We follow Brown (1981) while noting that the taxonomy of this group requires revision (see Notes).

Biology and ecology

This species lives on aquatic vegetation in ponds, billabongs, swamps and sluggish streams and rivers. Feeds on detritus. Egg mass presumably a jelly strip containing small eggs. Development direct. Brown (1981) described the anatomy of this species.

Distribution

Southern, eastern and northern Australia and a few records from Tasmania.

Notes

This species differs from species of Gyraulus in having the whorls strongly overlapping and the peripheral keel is not centrally placed. The shell is smooth, shining and dark red-brown when alive.

This genus occurs in China, India, Philippines, islands of the western Pacific, as well as in eastern and northern Australia.

Related genera are Hippeutis Agassiz, 1837 and Intha Annandale, 1922 and the relationships of these genera and Helicorbis require re-examination. Some species in these genera are hosts of significant animal and human parasites. Hippeutis (or Intha) umbilicalis (Benson, 1836), an Asian species that is also known from New Guinea,  has been intercepted by Australian Biosecurity.  

A record of Hippeutis complanatus from New Plymouth, New Zealand (Hazelwood 1979) is based on an introduction of a species of Helicorbis, possibly H. australiensis.

Further reading

 

Albrecht, C., Kuhn, K. & Streit, B. (2007). A molecular phylogeny of Planorboidea (Gastropoda, Pulmonata): insights from enhanced taxon sampling. Zoologica Scripta 36: 27-39.
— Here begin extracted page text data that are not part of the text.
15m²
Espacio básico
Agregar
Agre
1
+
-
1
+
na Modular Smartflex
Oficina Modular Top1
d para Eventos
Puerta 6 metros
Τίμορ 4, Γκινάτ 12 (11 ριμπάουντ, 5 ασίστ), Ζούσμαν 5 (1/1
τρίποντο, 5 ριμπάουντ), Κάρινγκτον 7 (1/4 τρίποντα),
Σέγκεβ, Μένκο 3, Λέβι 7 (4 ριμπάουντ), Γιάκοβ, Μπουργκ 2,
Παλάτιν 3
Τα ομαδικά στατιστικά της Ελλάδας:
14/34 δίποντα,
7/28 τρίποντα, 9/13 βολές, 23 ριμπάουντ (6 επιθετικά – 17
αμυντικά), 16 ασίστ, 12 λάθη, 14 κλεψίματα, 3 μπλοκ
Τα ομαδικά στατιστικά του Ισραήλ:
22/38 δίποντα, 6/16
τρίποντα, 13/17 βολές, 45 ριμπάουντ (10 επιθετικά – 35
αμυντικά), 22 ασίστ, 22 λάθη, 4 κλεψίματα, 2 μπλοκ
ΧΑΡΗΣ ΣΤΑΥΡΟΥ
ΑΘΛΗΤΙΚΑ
Albrecht, C., Stelbrink, B. & Clewing, C. (2019). Planorbidae Rafinesque, 1815. Pp. 181-186 in C. Lydeard & Cummings, K. S. Freshwater Mollusks of the World: a Distribution Atlas. Baltimore, John Hopkins University Press.

Baker, F. C. (1945). The molluscan family Planorbidae. Urbana USA, University of Illinois Press.
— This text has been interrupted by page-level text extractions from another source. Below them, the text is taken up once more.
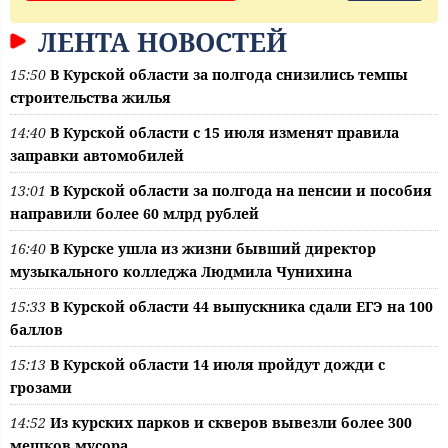
ЛЕНТА НОВОСТЕЙ
15:50
В Курской области за полгода снизились темпы
строительства жилья
14:40
В Курской области с 15 июля изменят правила
заправки автомобилей
13:01
В Курской области за полгода на пенсии и пособия
направили более 60 млрд рублей
16:40
В Курске ушла из жизни бывший директор
музыкального колледжа Людмила Чунихина
15:33
В Курской области 44 выпускника сдали ЕГЭ на 100
баллов
15:13
В Курской области 14 июля пройдут дожди с
грозами
14:52
Из курских парков и скверов вывезли более 300
мешков мусора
Beesley, P. L., Ross, G. J. B. & Wells, A., Eds. (1998). Mollusca: The Southern Synthesis. Parts A & B. Melbourne, CSIRO Publishing.
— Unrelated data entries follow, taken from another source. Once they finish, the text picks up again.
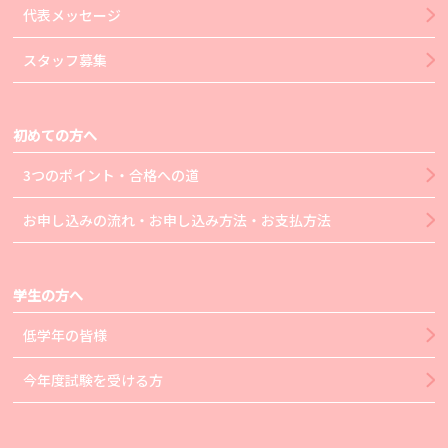
代表メッセージ
スタッフ募集
初めての方へ
3つのポイント・合格への道
お申し込みの流れ・お申し込み方法・お支払方法
学生の方へ
低学年の皆様
今年度試験を受ける方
Brown, D. S. (1981). Observations on the Planorbidae from Australia and New Guinea. Journal of the Malacological Society of Australia 5: 67-80.

Brown, D. S. (1998). Freshwater snails of the genus Gyraulus (Gastropoda: Planorbidae) in Australia: the taxa of Tasmania. Molluscan Research 19: 105-154.

Brown, D. S. (2001). Freshwater snails of the genus Gyraulus (Planorbidae) in Australia: taxa of the mainland. Molluscan Research 21: 17-107.

Hazelwood, B. (1979). The first record of Segmentina complanata (L) from New Zealand. Poirieria 10: 60.

Hubendick, B. (1955). Phylogeny of the Planorbidae. Transactions of the Zoological Society of London 28: 453-542.

Ponder, W. F., Clark, S. A. & Dallwitz, M. J. (2000). Freshwater and estuarine molluscs: an interactive, illustrated key for New South Wales. Melbourne, CSIRO Publishing.

Smith, B. J. (1992). Non-marine Mollusca. Pp. i-xii, 1-408 in W. W. K. Houston. Zoological Catalogue of Australia, 8. Canberra, Australian Government Publishing Service.

Smith, B. J. and Kershaw, R. C. (1979). Field guide to the non-marine molluscs of south eastern Australia. Australian National University Press, Canberra, Australia.

Smith, B. J. & Kershaw, R. C. (1981). Tasmanian Land and Freshwater Molluscs. Hobart, University of Tasmania.

Smith, E. A. (1887). Notes on Australian species of Bithinia, Segmentina, and Fusus and description of a new Melania. Journal of Conchology 5: 235-238.

Willan, E. C. & Kessner, V. (2021). A conspectus of the freshwater molluscs of the Daly River catchment, Northern Territory. Northern Territory Naturalist 30: 108-137.